- [MATERIAL FOR THE TASK]:
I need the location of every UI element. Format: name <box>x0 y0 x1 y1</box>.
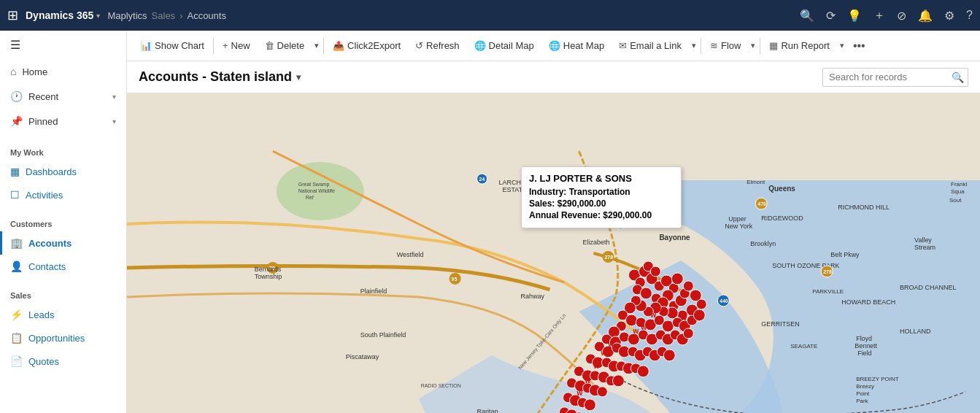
tooltip-revenue-value: $290,000.00 <box>603 210 652 220</box>
leads-label: Leads <box>28 309 54 320</box>
dashboards-icon: ▦ <box>10 166 20 177</box>
svg-text:Piscataway: Piscataway <box>346 353 379 360</box>
email-icon: ✉ <box>619 40 627 51</box>
svg-text:Brooklyn: Brooklyn <box>750 240 776 247</box>
toolbar-separator-4 <box>760 38 760 54</box>
svg-text:Bennett: Bennett <box>854 342 877 350</box>
tooltip-sales-label: Sales: <box>529 198 555 209</box>
lightbulb-icon[interactable]: 💡 <box>847 9 862 23</box>
tooltip-sales: Sales: $290,000.00 <box>529 198 674 209</box>
home-icon: ⌂ <box>10 66 16 77</box>
svg-text:w: w <box>593 362 599 370</box>
svg-text:Breezy: Breezy <box>856 383 874 390</box>
tooltip-industry-value: Transportation <box>569 187 630 197</box>
help-icon[interactable]: ? <box>966 9 973 22</box>
search-box[interactable]: 🔍 <box>822 68 968 87</box>
breadcrumb-accounts[interactable]: Accounts <box>187 10 225 21</box>
sidebar: ☰ ⌂ Home 🕐 Recent ▾ 📌 Pinned ▾ My Work ▦… <box>0 31 127 413</box>
search-icon[interactable]: 🔍 <box>800 9 814 23</box>
sidebar-item-leads[interactable]: ⚡ Leads <box>0 303 126 326</box>
search-submit-icon[interactable]: 🔍 <box>952 72 964 83</box>
more-options-icon[interactable]: ••• <box>849 36 870 55</box>
sidebar-item-activities[interactable]: ☐ Activities <box>0 183 126 206</box>
tooltip-industry-label: Industry: <box>529 187 566 197</box>
opportunities-icon: 📋 <box>10 332 23 344</box>
svg-text:RICHMOND HILL: RICHMOND HILL <box>838 204 890 211</box>
section-title-customers: Customers <box>0 212 126 231</box>
svg-text:w: w <box>607 340 614 348</box>
toolbar-separator-2 <box>323 38 324 54</box>
activities-icon: ☐ <box>10 189 20 201</box>
quotes-label: Quotes <box>28 356 59 367</box>
main-layout: ☰ ⌂ Home 🕐 Recent ▾ 📌 Pinned ▾ My Work ▦… <box>0 31 980 413</box>
email-dropdown[interactable]: ▾ <box>689 36 699 55</box>
sidebar-item-recent[interactable]: 🕐 Recent ▾ <box>0 84 126 109</box>
view-header: Accounts - Staten island ▾ 🔍 <box>127 61 980 93</box>
svg-text:Great Swamp: Great Swamp <box>298 182 330 188</box>
svg-point-78 <box>640 287 652 299</box>
top-bar-icons: 🔍 ⟳ 💡 ＋ ⊘ 🔔 ⚙ ? <box>800 8 973 23</box>
sidebar-item-quotes[interactable]: 📄 Quotes <box>0 350 126 373</box>
svg-text:Township: Township <box>255 273 282 280</box>
dashboards-label: Dashboards <box>26 166 77 177</box>
settings-icon[interactable]: ⚙ <box>944 9 954 23</box>
run-report-button[interactable]: ▦ Run Report <box>762 36 836 55</box>
svg-text:95: 95 <box>452 277 458 282</box>
recent-chevron-icon: ▾ <box>112 93 116 101</box>
svg-text:w: w <box>687 309 694 317</box>
section-title-mywork: My Work <box>0 141 126 160</box>
click2export-button[interactable]: 📤 Click2Export <box>325 36 408 55</box>
show-chart-button[interactable]: 📊 Show Chart <box>133 36 212 55</box>
refresh-label: Refresh <box>426 40 460 51</box>
run-report-icon: ▦ <box>769 40 778 51</box>
sidebar-item-dashboards[interactable]: ▦ Dashboards <box>0 160 126 183</box>
svg-text:SEAGATE: SEAGATE <box>790 343 817 350</box>
delete-button[interactable]: 🗑 Delete <box>258 36 312 55</box>
svg-text:24: 24 <box>479 177 485 182</box>
new-button[interactable]: + New <box>215 36 258 55</box>
refresh-icon[interactable]: ⟳ <box>826 9 836 23</box>
svg-text:440: 440 <box>719 298 728 304</box>
run-report-dropdown[interactable]: ▾ <box>837 36 847 55</box>
delete-dropdown[interactable]: ▾ <box>312 36 322 55</box>
view-title-text: Accounts - Staten island <box>139 69 292 85</box>
plus-icon[interactable]: ＋ <box>873 8 885 23</box>
sidebar-home-label: Home <box>22 66 47 77</box>
refresh-button[interactable]: ↺ Refresh <box>408 36 467 55</box>
sidebar-item-home[interactable]: ⌂ Home <box>0 59 126 84</box>
filter-icon[interactable]: ⊘ <box>897 9 906 23</box>
svg-point-156 <box>584 399 595 411</box>
sidebar-item-contacts[interactable]: 👤 Contacts <box>0 255 126 278</box>
detail-map-icon: 🌐 <box>474 40 486 51</box>
map-area[interactable]: Great Swamp National Wildlife Ref 78 95 <box>127 93 980 413</box>
app-title-chevron-icon[interactable]: ▾ <box>96 12 100 20</box>
svg-point-141 <box>637 366 649 377</box>
email-link-button[interactable]: ✉ Email a Link <box>611 36 689 55</box>
tooltip-industry: Industry: Transportation <box>529 187 674 197</box>
svg-text:Point: Point <box>856 390 870 397</box>
svg-text:w: w <box>600 349 606 357</box>
view-title-chevron-icon[interactable]: ▾ <box>296 72 301 82</box>
flow-dropdown[interactable]: ▾ <box>748 36 758 55</box>
waffle-menu-icon[interactable]: ⊞ <box>7 7 18 23</box>
activities-label: Activities <box>26 190 63 201</box>
pinned-chevron-icon: ▾ <box>112 117 116 126</box>
svg-text:478: 478 <box>757 201 766 206</box>
detail-map-label: Detail Map <box>489 40 534 51</box>
sidebar-pinned-label: Pinned <box>28 116 58 127</box>
svg-text:Westfield: Westfield <box>397 251 424 258</box>
show-chart-label: Show Chart <box>155 40 204 51</box>
flow-icon: ≋ <box>710 40 718 51</box>
sidebar-item-accounts[interactable]: 🏢 Accounts <box>0 231 126 255</box>
breadcrumb-maplytics[interactable]: Maplytics <box>107 10 147 21</box>
sidebar-hamburger-icon[interactable]: ☰ <box>0 31 126 59</box>
heat-map-button[interactable]: 🌐 Heat Map <box>541 36 611 55</box>
sidebar-item-opportunities[interactable]: 📋 Opportunities <box>0 326 126 350</box>
click2export-label: Click2Export <box>347 40 401 51</box>
svg-text:Squa: Squa <box>951 188 965 195</box>
bell-icon[interactable]: 🔔 <box>918 9 933 23</box>
sidebar-item-pinned[interactable]: 📌 Pinned ▾ <box>0 109 126 134</box>
search-input[interactable] <box>829 72 952 82</box>
flow-button[interactable]: ≋ Flow <box>703 36 748 55</box>
detail-map-button[interactable]: 🌐 Detail Map <box>467 36 541 55</box>
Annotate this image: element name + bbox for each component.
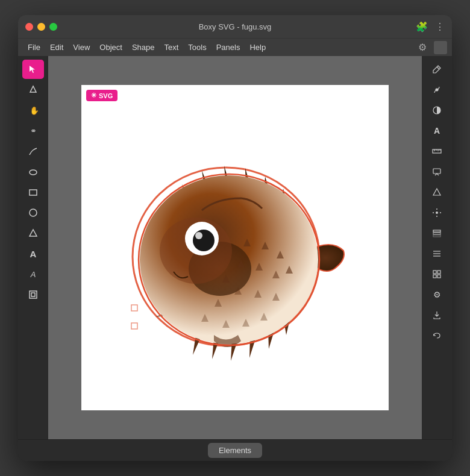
settings-icon[interactable]: ⚙ xyxy=(416,40,429,54)
canvas-white: ✳ SVG xyxy=(81,85,389,410)
comment-tool-button[interactable] xyxy=(426,162,448,181)
maximize-button[interactable] xyxy=(49,23,57,31)
list-panel-button[interactable] xyxy=(426,244,448,263)
menu-edit[interactable]: Edit xyxy=(45,41,68,54)
ruler-tool-button[interactable] xyxy=(426,142,448,161)
svg-label: ✳ SVG xyxy=(86,90,118,101)
font-size-tool-button[interactable]: A xyxy=(426,121,448,140)
transform-tool-button[interactable] xyxy=(426,203,448,222)
svg-rect-56 xyxy=(433,230,440,232)
pencil-tool-button[interactable] xyxy=(22,142,44,161)
svg-star-icon: ✳ xyxy=(91,92,96,99)
shape-panel-button[interactable] xyxy=(426,183,448,202)
svg-rect-64 xyxy=(433,275,436,278)
layers-panel-button[interactable] xyxy=(426,224,448,243)
triangle-tool-button[interactable] xyxy=(22,224,44,243)
fish-illustration xyxy=(108,121,362,374)
style-tool-button[interactable] xyxy=(426,80,448,99)
menu-shape[interactable]: Shape xyxy=(127,41,160,54)
svg-rect-46 xyxy=(131,323,137,329)
svg-text:✋: ✋ xyxy=(30,105,38,115)
menu-object[interactable]: Object xyxy=(95,41,127,54)
svg-point-55 xyxy=(436,211,438,214)
menubar-right: ⚙ xyxy=(416,40,447,54)
fish-svg xyxy=(108,121,362,374)
ellipse-tool-button[interactable] xyxy=(22,162,44,181)
elements-button[interactable]: Elements xyxy=(208,443,262,458)
menu-view[interactable]: View xyxy=(68,41,95,54)
undo-button[interactable] xyxy=(426,326,448,345)
left-toolbar: ✋ ⚭ xyxy=(18,56,48,439)
export-button[interactable] xyxy=(426,305,448,325)
bottom-bar: Elements xyxy=(18,439,452,461)
traffic-lights xyxy=(25,23,57,31)
svg-rect-57 xyxy=(433,233,440,234)
color-swatch[interactable] xyxy=(434,41,447,54)
smooth-tool-button[interactable]: ⚭ xyxy=(22,121,44,140)
titlebar-actions: 🧩 ⋮ xyxy=(416,21,445,33)
frame-tool-button[interactable] xyxy=(22,285,44,304)
menu-tools[interactable]: Tools xyxy=(183,41,211,54)
app-window: Boxy SVG - fugu.svg 🧩 ⋮ File Edit View O… xyxy=(18,15,452,461)
minimize-button[interactable] xyxy=(37,23,45,31)
menubar: File Edit View Object Shape Text Tools P… xyxy=(18,38,452,56)
extensions-icon[interactable]: 🧩 xyxy=(416,21,428,33)
menu-file[interactable]: File xyxy=(23,41,45,54)
svg-rect-54 xyxy=(433,169,440,174)
more-icon[interactable]: ⋮ xyxy=(435,21,445,33)
svg-rect-45 xyxy=(131,305,137,311)
svg-rect-4 xyxy=(30,291,37,298)
right-toolbar: A xyxy=(422,56,452,439)
svg-label-text: SVG xyxy=(99,92,113,99)
rect-tool-button[interactable] xyxy=(22,183,44,202)
svg-point-43 xyxy=(195,232,202,239)
svg-rect-5 xyxy=(31,293,35,296)
titlebar: Boxy SVG - fugu.svg 🧩 ⋮ xyxy=(18,15,452,38)
pan-tool-button[interactable]: ✋ xyxy=(22,101,44,120)
contrast-tool-button[interactable] xyxy=(426,101,448,120)
text-style-tool-button[interactable]: A xyxy=(22,265,44,284)
svg-rect-63 xyxy=(437,271,440,274)
menu-text[interactable]: Text xyxy=(159,41,183,54)
svg-rect-65 xyxy=(437,275,440,278)
svg-point-42 xyxy=(193,230,215,251)
main-content: ✋ ⚭ xyxy=(18,56,452,439)
circle-tool-button[interactable] xyxy=(22,203,44,222)
select-tool-button[interactable] xyxy=(22,60,44,79)
settings-panel-button[interactable]: ⚙ xyxy=(426,285,448,304)
close-button[interactable] xyxy=(25,23,33,31)
menu-help[interactable]: Help xyxy=(245,41,271,54)
canvas-area[interactable]: ✳ SVG xyxy=(48,56,422,439)
menu-panels[interactable]: Panels xyxy=(212,41,245,54)
paint-tool-button[interactable] xyxy=(426,60,448,79)
svg-rect-2 xyxy=(30,190,37,195)
text-tool-button[interactable]: A xyxy=(22,244,44,263)
window-title: Boxy SVG - fugu.svg xyxy=(199,22,272,31)
svg-rect-62 xyxy=(433,271,436,274)
svg-point-3 xyxy=(30,209,37,216)
svg-point-47 xyxy=(436,89,438,91)
symbols-panel-button[interactable] xyxy=(426,265,448,284)
svg-rect-58 xyxy=(433,235,440,237)
svg-point-1 xyxy=(30,170,37,175)
node-tool-button[interactable] xyxy=(22,80,44,99)
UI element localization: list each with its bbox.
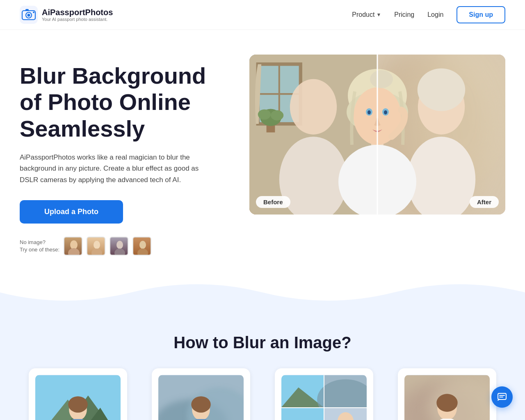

- [EXERCISE OBJECTIVE]:
Only the number of lines in the data that hold "canvas" should be stated.

- [WRITTEN ANSWER]:
2